Cython also allows us to break up our project into several modules. It fully supports the import statement, which has the same meaning as in Python. This allows us, at runtime, to access Python objects defined in external pure-Python modules or Python-accessible objects defined in other extension modules.

If that were the end of the story, it would not allow two Cython modules to access each other’s cdef or cpdef functions, ctypedefs, or structs, and it would not allow C-level access to other extension types.

To address this, Cython provides three file types that help organize the Cython-specific and C-level parts of a project. Until now we have been working with Cython source files with a .pyx extension, known as implementation files. Here we will see how these files work with a new Cython file type called definition files, which have a .pxd extension. We will also look at the third Cython file type, with a .pxi extension; these are called include files.

In addition to the three file types, Cython has a cimport statement that provides compile-time access to C-level constructs, and it looks for these constructs’ declarations inside definition (.pxd) files.

This chapter covers the details of the cimport statement; the interrelationship between .pyx files, .pxd files, and .pxi files; and how to use them all to structure larger Cython projects. With the cimport statement and the three file types, we have the tools to effectively organize our Cython projects without compromising performance.

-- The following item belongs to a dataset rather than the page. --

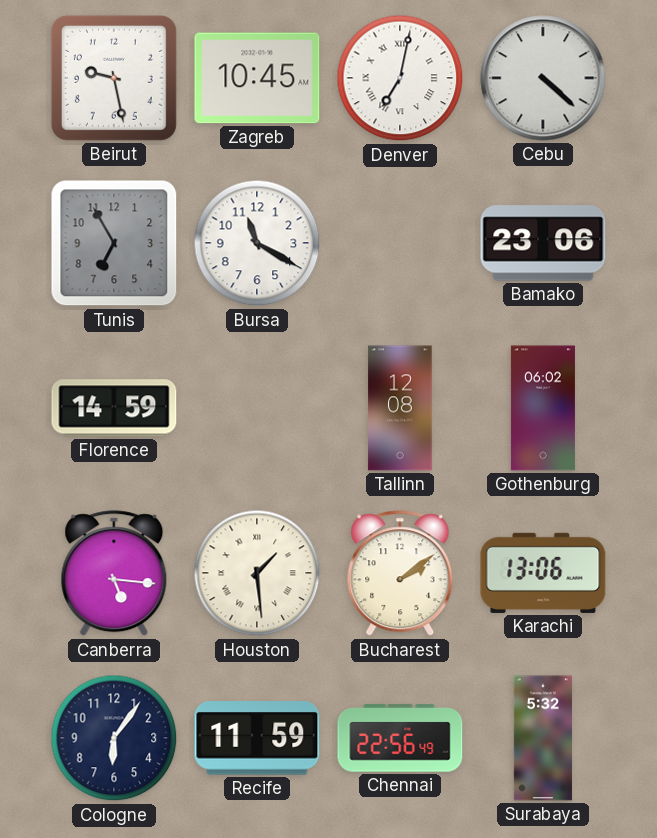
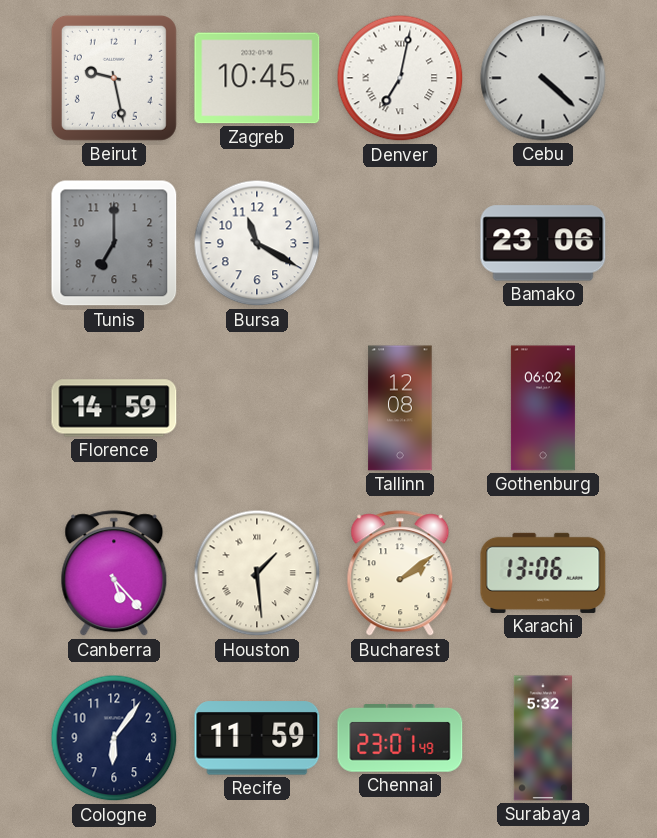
Tunis: 6:55 -> 7:00
Canberra: 5:16 -> 5:23
Chennai: 22:56 -> 23:01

Cython Implementation (.pyx) and Declaration (.pxd) Files

We have been working with implementation files all along. As noted earlier, an implementation file typically has the extension .pyx, although we can treat a pure-Python file with the extension .py as an implementation file as well. If we have a small Cython project and no other code needs to access C-level constructs in it, then a single implementation file is sufficient. But as soon as we want to share its C-level constructs, we need to create a definition file.

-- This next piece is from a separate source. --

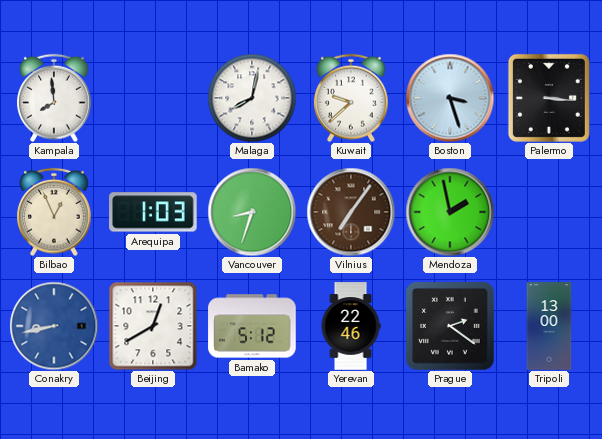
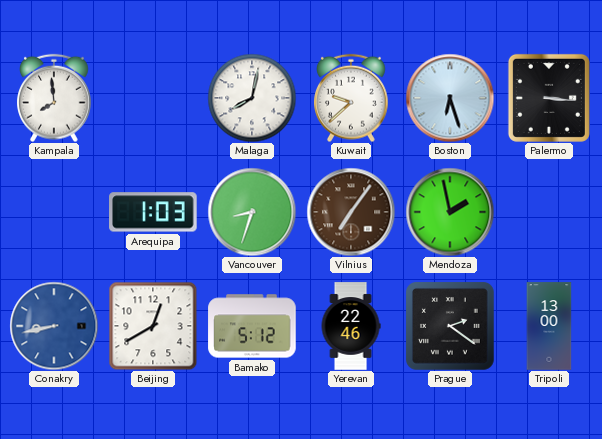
Boston: 3:27 -> 6:27
Bilbao: 12:56 -> none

Suppose we have an implementation file, simulator.pyx, meant to run some sort of physical simulation—we keep the details intentionally vague. Inside simulator.pyx we find the following:

§ A ctypedef

§ A cdef class named State to hold the simulation state

§ Two def functions, setup and output, to initialize the simulation and to report or visualize the results

§ Two cpdef functions, run and step, to drive the simulation and to advance one time step

An outline of our implementation file is:[12]

ctypedef double real_t

cdef class State:

cdef:

unsigned int n_particles

real_t *x

real_t *vx

def __cinit__(...):

# ...

def __dealloc__(...):

# ...

cpdef real_t momentum(self):

# ...

def setup(input_fname):

# ...

cpdef run(State st):

# ...calls step function repeatedly...

cpdef int step(State st, real_t timestep):

# ...advance st one time step...

def output(State st):

# ...

The State extension type has the regular __cinit__ and __dealloc__ methods for allocation and deallocation, a cpdef method called momentum, and perhaps other def methods not listed here.

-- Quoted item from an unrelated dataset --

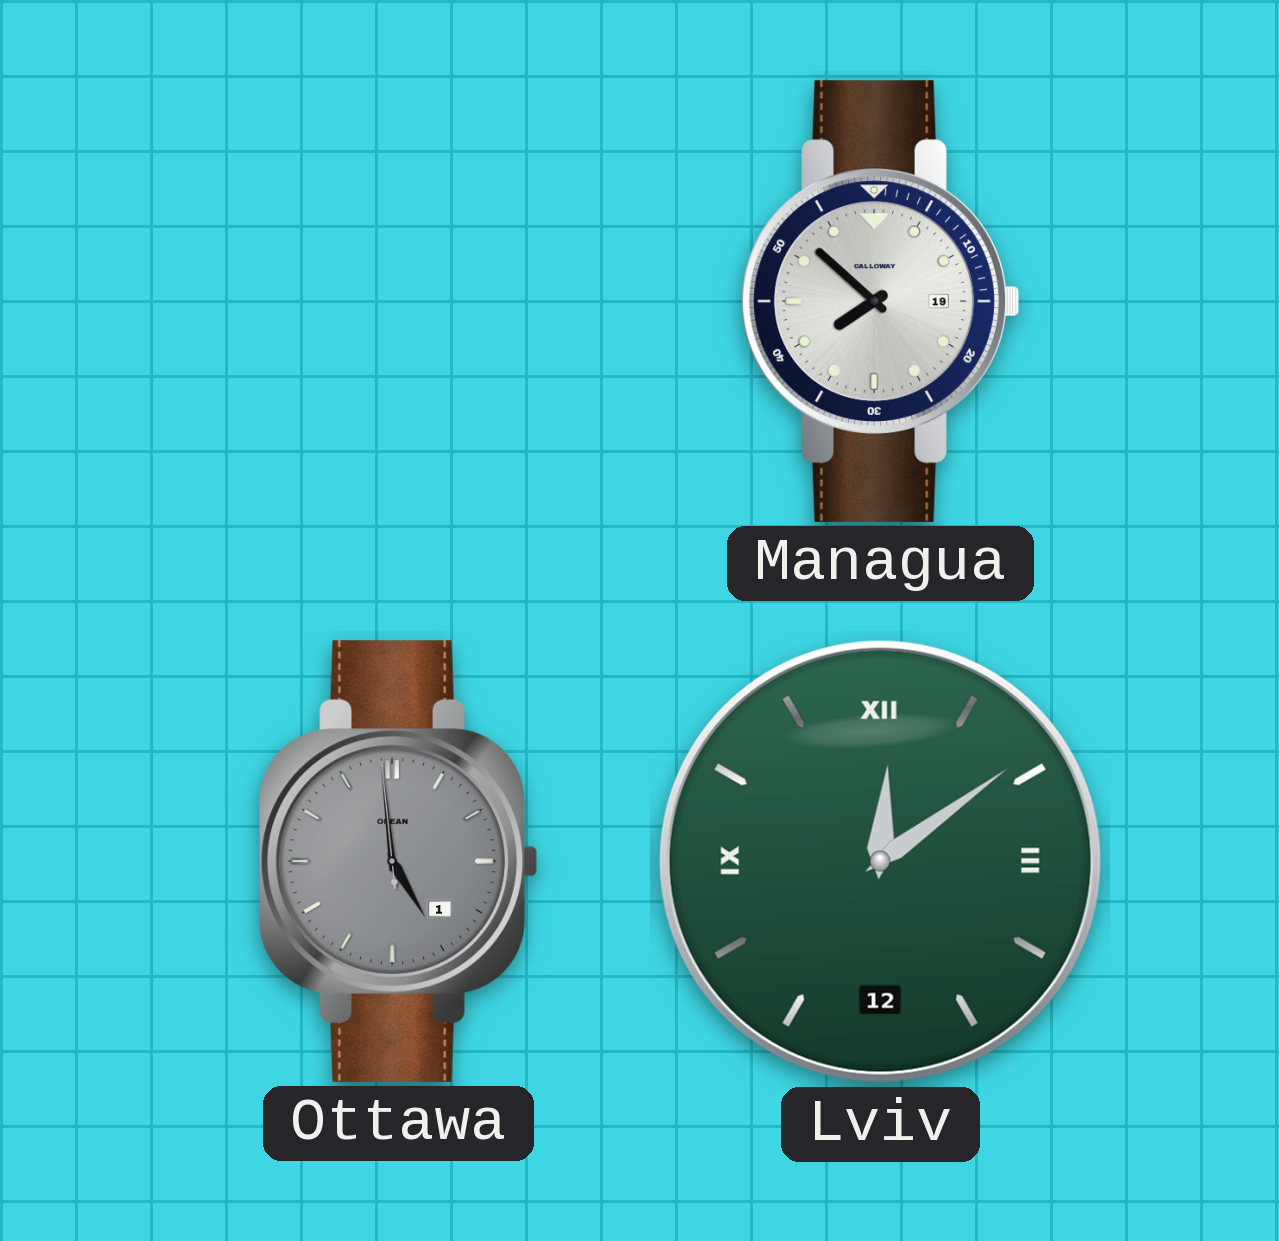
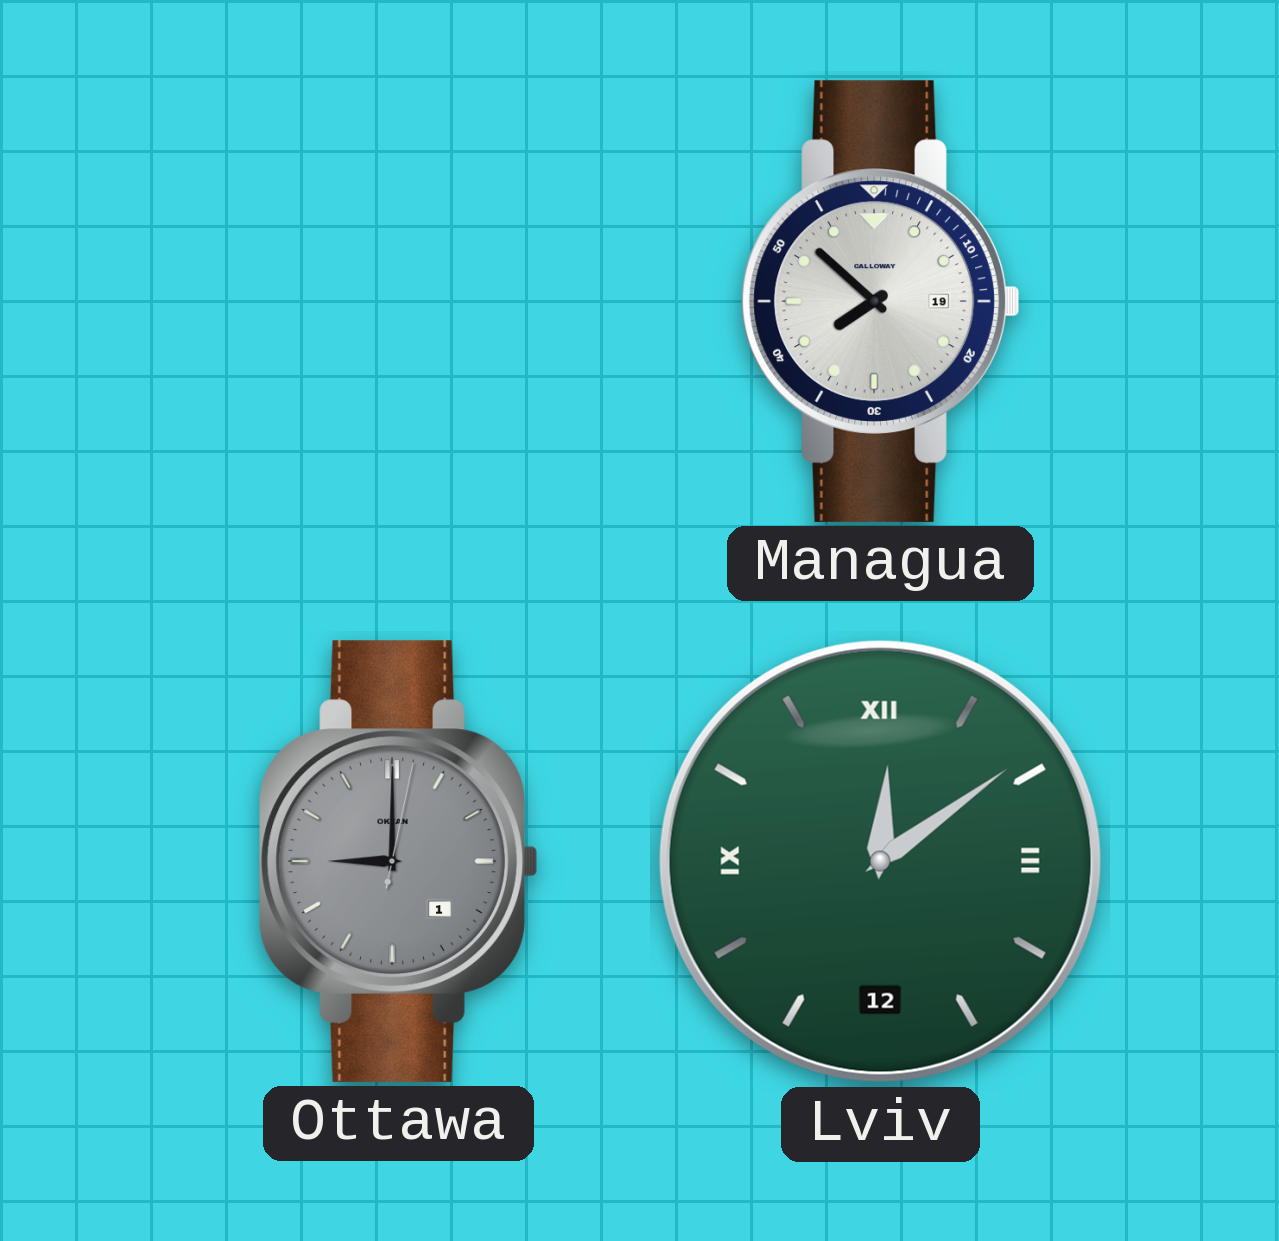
Ottawa: 4:58 -> 9:00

Because everything is in one file, all functions have access to the C-level attributes of the simulation state, so there is no Python overhead when we are accessing or manipulating it. Because step is a cpdef function, when run calls it, it can access its fast C implementation, bypassing its slower Python wrapper.

As we develop the simulation, the simulator.pyx extension module gains more functionality and becomes harder to maintain. To make it modular, we need to break it up into logical subcomponents.

To do so, first we need to create a simulator.pxd definition file. In it we place the declarations of C-level constructs that we wish to share:

ctypedef double real_t

cdef class State:

cdef:

unsigned int n_particles

real_t *x

real_t *vx

cpdef real_t momentum(self)

cpdef run(State st)

cpdef int step(State st, real_t timestep)

Because definition files are meant for compile-time access, note that we put only C-level declarations in it. No Python-only declarations—like def functions—are allowed, and it is a compile-time error to put them here. These functions are accessible at runtime, so they are just declared and defined inside the implementation file.

Our implementation file, simulator.pyx, also needs to change. The simulator.pxd and simulator.pyx files, because they have the same base name, are treated as one namespace by Cython. We cannot repeat any of the simulator.pxd declarations in the implementation file, as doing so would be a compilation error.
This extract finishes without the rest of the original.